[Stored data entries]
☆ ☆ ☆
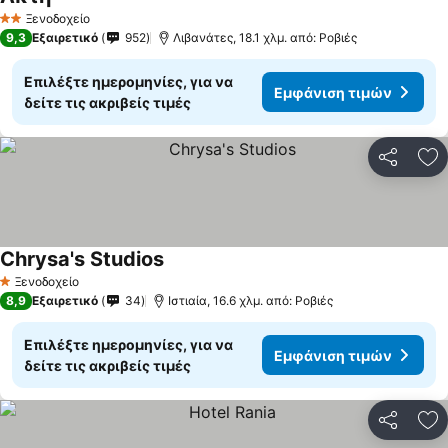
Ξενοδοχείο
2 Αστέρια
9,3
Εξαιρετικό
952
Λιβανάτες, 18.1 χλμ. από: Ροβιές
Επιλέξτε ημερομηνίες, για να
Εμφάνιση τιμών
δείτε τις ακριβείς τιμές
Κοινοποί
Πρ
Chrysa's Studios
Ξενοδοχείο
1 Αστέρια
8,9
Εξαιρετικό
34
Ιστιαία, 16.6 χλμ. από: Ροβιές
Επιλέξτε ημερομηνίες, για να
Εμφάνιση τιμών
δείτε τις ακριβείς τιμές
Κοινοποί
Πρ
☆ ☆ ☆
» WHAT NEEDS TO BE DONE
Without copying any images, transcribe the records exactly as they stand.

» ANSWER FOR THE TASK
Ξενοδοχείο
2 Αστέρια
9,3
Εξαιρετικό
952
Λιβανάτες, 18.1 χλμ. από: Ροβιές
Επιλέξτε ημερομηνίες, για να
Εμφάνιση τιμών
δείτε τις ακριβείς τιμές
Κοινοποί
Πρ
Chrysa's Studios
Ξενοδοχείο
1 Αστέρια
8,9
Εξαιρετικό
34
Ιστιαία, 16.6 χλμ. από: Ροβιές
Επιλέξτε ημερομηνίες, για να
Εμφάνιση τιμών
δείτε τις ακριβείς τιμές
Κοινοποί
Πρ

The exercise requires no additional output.